Prediction of the class of the wine#

Author: Yiding Huang

Course Project, UC Irvine, Math 10, F23

Introduction#

This project mainly explores the performance of different models on the wine dataset from sklearn.

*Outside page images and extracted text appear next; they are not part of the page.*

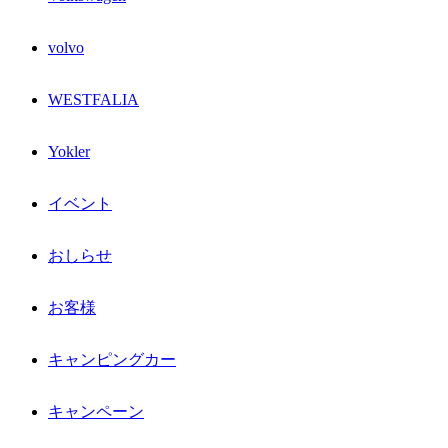
volvo
WESTFALIA
Yokler
イベント
おしらせ
お客様
キャンピングカー
キャンペーン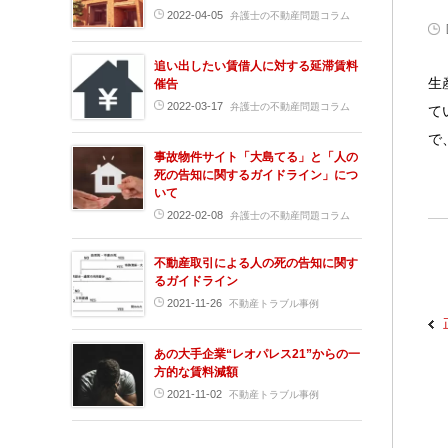
2022-04-05
弁護士の不動産問題コラム
追い出したい賃借人に対する延滞賃料
生
催告
2022-03-17
弁護士の不動産問題コラム
て
で
事故物件サイト「大島てる」と「人の
死の告知に関するガイドライン」につ
いて
2022-02-08
弁護士の不動産問題コラム
不動産取引による人の死の告知に関す
るガイドライン
2021-11-26
不動産トラブル事例
あの大手企業“レオパレス21”からの一
方的な賃料減額
2021-11-02
不動産トラブル事例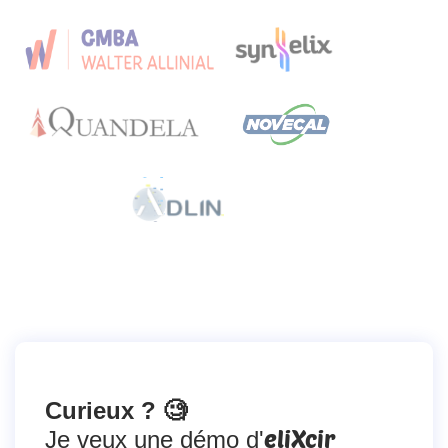
Curieux ? 🧐
eliXcir
Je veux une démo d'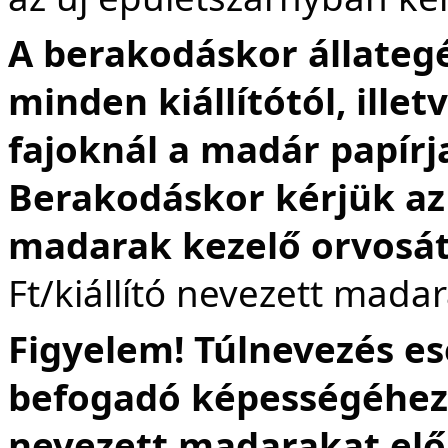
A berakodáskor állateg
minden kiállítótól, ille
fajoknál a madár papírja
Berakodáskor kérjük az 
madarak kezelő orvosátó
Ft/kiállító nevezett mada
Figyelem! Túlnevezés e
befogadó képességéhez
nevezett madarakat előn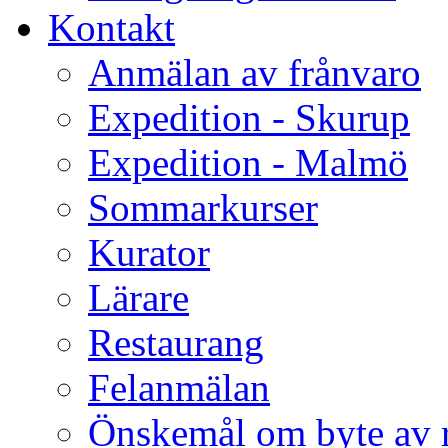
Kontakt
Anmälan av frånvaro
Expedition - Skurup
Expedition - Malmö
Sommarkurser
Kurator
Lärare
Restaurang
Felanmälan
Önskemål om byte av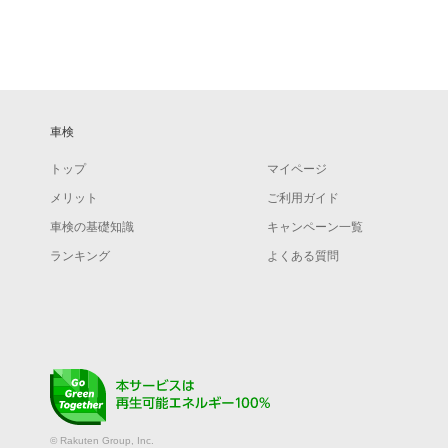
車検
トップ
マイページ
メリット
ご利用ガイド
車検の基礎知識
キャンペーン一覧
ランキング
よくある質問
© Rakuten Group, Inc.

It also explores the pattern of the data using PCA and tSNE. The goal is to use the 5 features in the wine dataset to predict the class of each samples.

Feature Engineering#

Firstly, I am going to load the dataset from sklearn.dataset.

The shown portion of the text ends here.